# Ladders in your van?



## BBQ (Nov 16, 2010)

We do commercial service most of the guys have 6', 8' and 10' step ladders and a 24' extension. Everything but the 6' on the roof not in the truck.


----------



## zwodubber (Feb 24, 2011)

I have a 4', 6', 8', and 32' extension ladder. I am waiting on the jet rack to mount the 4' inside the roof of my truck, and I haven't had the 32' on in quite a while. If I need it I put it on that day.


----------



## electricmanscott (Feb 11, 2010)

4' 6' 10' and 24' Extension.

4' Gets the most use by far.


----------



## HARRY304E (Sep 15, 2010)

electricmanscott said:


> 4' 6' 10' and 24' Extension.
> 
> 4' Gets the most use by far.


And gets left on the most jobs....:laughing:


----------



## BBQ (Nov 16, 2010)

electricmanscott said:


> 4' 6' 10' and 24' Extension.
> 
> 4' Gets the most use by far.


No 4' ladders for us, entirely useless when you can only use the first two steps.:laughing:


----------



## green light (Oct 12, 2011)

BBQ said:


> No 4' ladders for us, entirely useless when you can only use the first two steps.:laughing:


 what about the top step?:laughing:


----------



## Ty Wrapp (Aug 24, 2011)

4ft, 7ft combination, 28ft. 4 ft in van, others on the roof. The majority of my work is buried plant, new construction, so I very rarely need a ladder. 5 gallon bucket works for me.:laughing:


----------



## 480sparky (Sep 20, 2007)

2', 4' and 6' step inside the van, 10' step and 24' extension on the rack. 32' extension in storage.


----------



## Dawizman (Mar 10, 2012)

I have a 5' inside my SpaceKap, and a 8' and 20' extension up on the ladder rack. It's a toss up between the three on what gets used the most. This month it's the 5', last month it was the 8', and next month is looking like the 20'.


----------



## Amish Electrician (Jan 2, 2010)

You've got me thinking about my 'ladder history.' Hmmm...

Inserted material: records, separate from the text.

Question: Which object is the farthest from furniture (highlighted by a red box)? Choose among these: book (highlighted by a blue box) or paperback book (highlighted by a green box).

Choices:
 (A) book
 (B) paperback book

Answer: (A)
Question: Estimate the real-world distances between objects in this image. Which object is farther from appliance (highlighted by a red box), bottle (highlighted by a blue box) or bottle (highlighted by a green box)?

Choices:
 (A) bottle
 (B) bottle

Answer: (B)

My first, and still most used, ladder is a 7' step ladder. WAY better than a 6' or 8'.

I next needed a 'short' extension ladder; just enough to get on a roof or in an attic. I had a cheap aluminum 16' ladder, but replaced that with a 7/11 combination ladder. 7' step. 11' extension, has a pole bracket and is extremely stable outdoors.

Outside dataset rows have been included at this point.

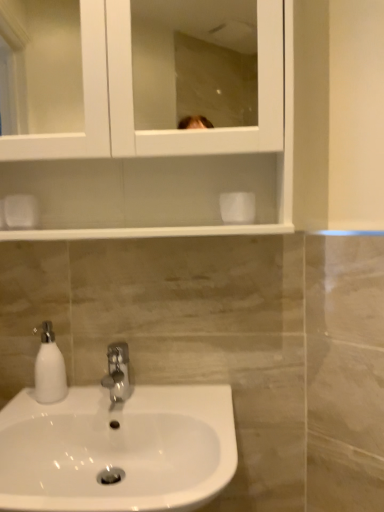 You are a GUI agent. You are given a task and a screenshot of the screen. Output one action in this format:
    pyautogui.click(x=<x>, y=<y>)
    Task: Click on the vacant space positioned to the left of polished chrome faucet at center
    This screenshot has height=512, width=384.
    Given the screenshot: What is the action you would take?
    pyautogui.click(x=59, y=403) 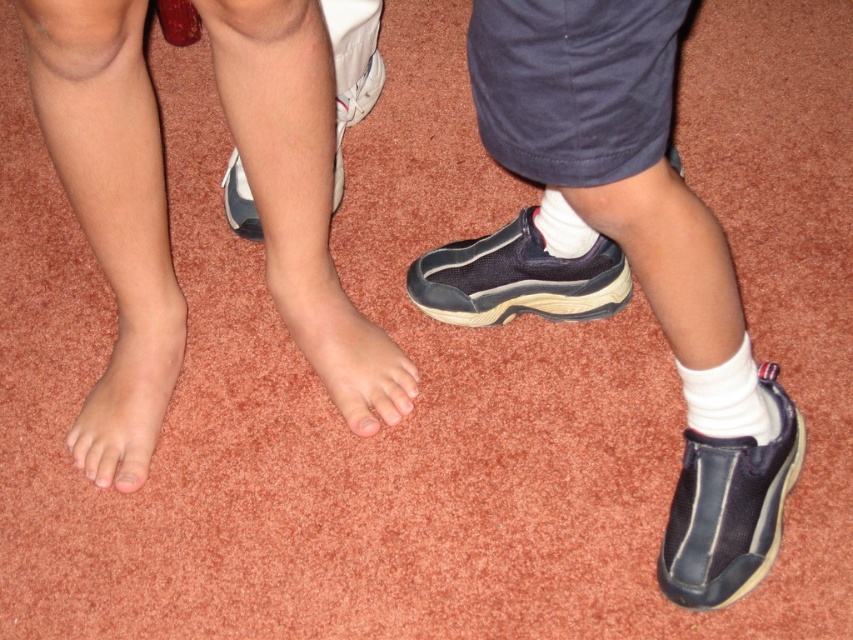 Question: Which object is the closest to the black mesh shoe at center?

Choices:
 (A) matte blue shoe at right
 (B) white soft sock at lower right
 (C) navy blue fabric shoe at lower right
 (D) pink matte toe at center

Answer: (B)

Question: Can you confirm if white leather shoe at center is positioned to the right of pink flesh at lower left?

A 2-ft 'mechanics' ladder (steps on both sides) became an essential work platform. The 'vee' formed by the tops of the rails proved ideal for holding conduit or strut for cutting.

Next I needed a 'proper' extension ladder. 20', and I added a pole bracket. Carry on top of the truck.

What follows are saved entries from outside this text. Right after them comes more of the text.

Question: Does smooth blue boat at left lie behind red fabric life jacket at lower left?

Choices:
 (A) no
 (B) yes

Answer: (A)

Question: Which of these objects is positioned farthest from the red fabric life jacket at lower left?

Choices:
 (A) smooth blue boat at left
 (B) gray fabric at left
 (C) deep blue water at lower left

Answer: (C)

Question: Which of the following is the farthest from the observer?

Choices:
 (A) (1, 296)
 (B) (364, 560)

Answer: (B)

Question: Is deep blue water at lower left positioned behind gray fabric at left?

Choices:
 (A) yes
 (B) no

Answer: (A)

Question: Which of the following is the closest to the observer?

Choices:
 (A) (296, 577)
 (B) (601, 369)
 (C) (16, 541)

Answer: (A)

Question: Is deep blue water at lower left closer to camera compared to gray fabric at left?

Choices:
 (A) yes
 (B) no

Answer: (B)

The stepladder proved too big for work in bathrooms and other tight places. A 5' stepladder filled the gap. Again, far more useful than either the 4' or 6' ladders more commonly found.

Those are the ladders always with the truck. Back at the shop, I keep these ladders for occasional use:

A 16' "4-way" ladder. It has proven useful for bridging over obstacles and for certain roofs.

A 10' stepladder. Useful in some commercial settings.

A 20' sign ladder. Ironically, it gets used for deep sump pits.

A 24' extension ladder. Really appreciate the wide bracket added to the top.

On the 'wish list' are various Werner "Old Blue" electrician 'job station' stepladders - I bought mine just before Werner came out with the line - and an extension ladder with built-in levellers. I admit I'm tempted by an after-market version that has the 'feet' on a curved rail; that looks more stabile.

I also am considering one of those telescoping ladders. 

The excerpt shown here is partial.